Extracapsular spread is already introduced as another major influence on prognosis. The M.D. Anderson data found that the 5-year disease-specific survival is reduced from 74% to 58% with the presence of extracapsular spread. It also predicts recurrence, which, in turn, also signifies worse disease-specific survival.

Finally, the influence on prognosis of a late development of a primary is often debated in the literature. Martin suggests that tumors appearing within 5-years be considered the primary tumor; however, primaries are reported to develop at a rate of approximately 5% per year in head and neck cancer patients, and it is difficult to conclude without some molecular evidence that the new tumor is the primary of the treated cancer and not a second primary. Some authors have found that a late primary has no influence on prognosis whereas others have found that it adversely influences it. Treatment with surgery alone has been associated with a more frequent development of the late primary.

In summary, although it is more infrequent now with better diagnosis, approximately 5% of squamous cell carcinoma presents as neck metastases of unknown primary. Thorough history and physical, FNA, then CT, MRI and possibly PET scanning should all be done prior to panendoscopy. Panendoscopy with directed biopsies should be done in the nasopharynx, base of tongue, piriform sinus, and I would recommend bilateral tonsillectomy based on the evidence I reviewed.

End-stage and presence of extracapsular spread predicts prognosis and in early disease, neck dissection with or without radiation depending on the individual situation is the recommended treatment, whereas neck dissection, and multi-modality therapy is important in a more advanced disease with surgery, radiation and chemotherapy or possibly radiation and chemotherapy in N2 or N3 disease that is inoperable.

Case Presentation

The patient is a 50-year-old white male pilot, an infrequent cigar smoker for 2 years, who presents to the Methodist Hospital with a 15-month history of a left neck mass. He initially noticed the neck mass in association with a URI. It improved with treatment, then increased in size again with another episode of drainage and congestion. CT scan done prior to referral revealed a 3 cm x 5 cm x 5 cm lobulated left parapharyngeal space mass suggestive of lymph nodes. Smaller nodes were seen in both jugular chains. MRI also done before referral showed similar findings.

The patient denies hypertensive disease, coronary artery disease or diabetes mellitus. He had no known drug allergies. He has smoked cigars for 2 years, and occasionally uses alcohol. On physical examination, his tympanic membranes were clear, with no inflammation or fluid. The nose was patent, with no polyps or lesions. Examination of the OC/OP was clear, with good tongue and palate mobility, with a slight asymmetry with fullness of the left tonsil and parapharyngeal space compared to the right. HP/L was clear with good vocal fold mobility. The facial nerve was intact, with moderately large adenopathy of the left upper jugular chain, which was nonpulsatile.

FNA and repeat FNA done at Methodist were inconclusive.
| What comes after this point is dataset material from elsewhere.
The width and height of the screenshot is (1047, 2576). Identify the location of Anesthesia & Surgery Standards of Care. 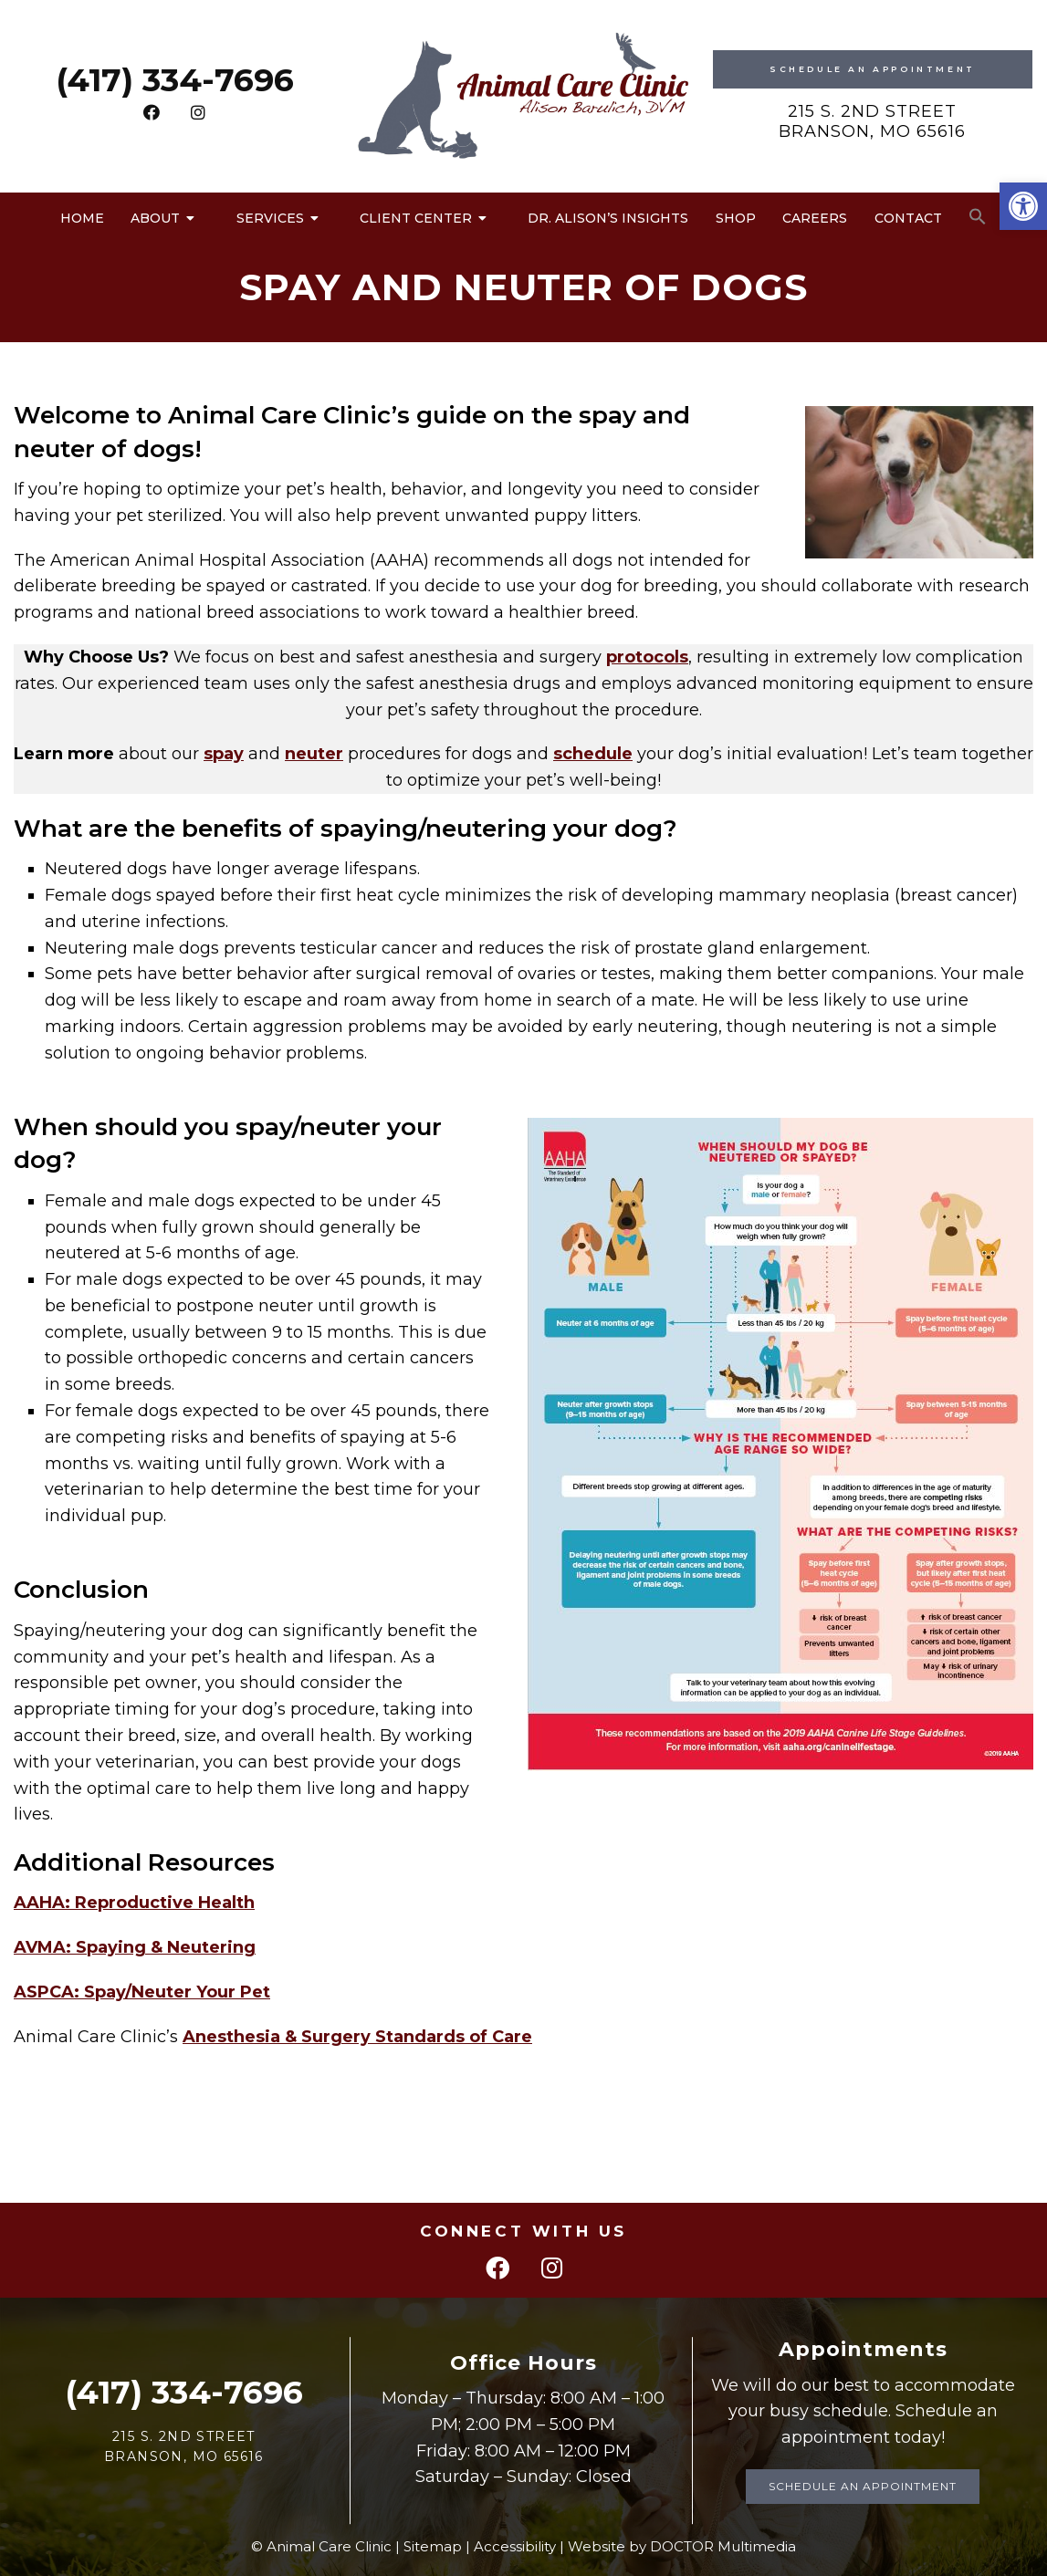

The patient was taken to the OR for excisional biopsy. The mass was encountered in the jugulodigastric region and was grossly 6 cm, encapsulated, without evidence of extracapsular spread. The spinal accessory nerve grooved its lateral aspect. With frozen section diagnosis of malignant neoplasm, a MRND was done with removal of levels I-V. Next a direct laryngoscopy was done with biopsy of the left tonsil, right piriform sinus, and left tongue base.

Pathology report showed a conglomerate of lymph nodes, 5.5 cm x 4.3 cm x 2.0 cm; a single dominant node, 2.5 cm x 2.2 cm x 2.0 cm; and one node, 1.3 cm x 1.3cm x 1.0cm. Four of fifteen nodes were positive. Biopsies of tonsil, base of tongue and piriform sinus were negative. Microscopic exam showed poorly differentiated SCCA. Small lymphocytes were seen infiltrating the nests of tumor cells. This lymphoepithelial appearance is suggestive of a nasopharyngeal primary.

Postoperatively, nasopharyngeal exam showed slight asymmetry but no ulcers, masses, or lesions. EGD, nasopharyngeal biopsies, and tonsillectomies were negative. The patient began postoperative radiotherapy to nasopharynx, tonsillar region, hypopharyx, and bilateral necks within one month of surgery and remains in treatment.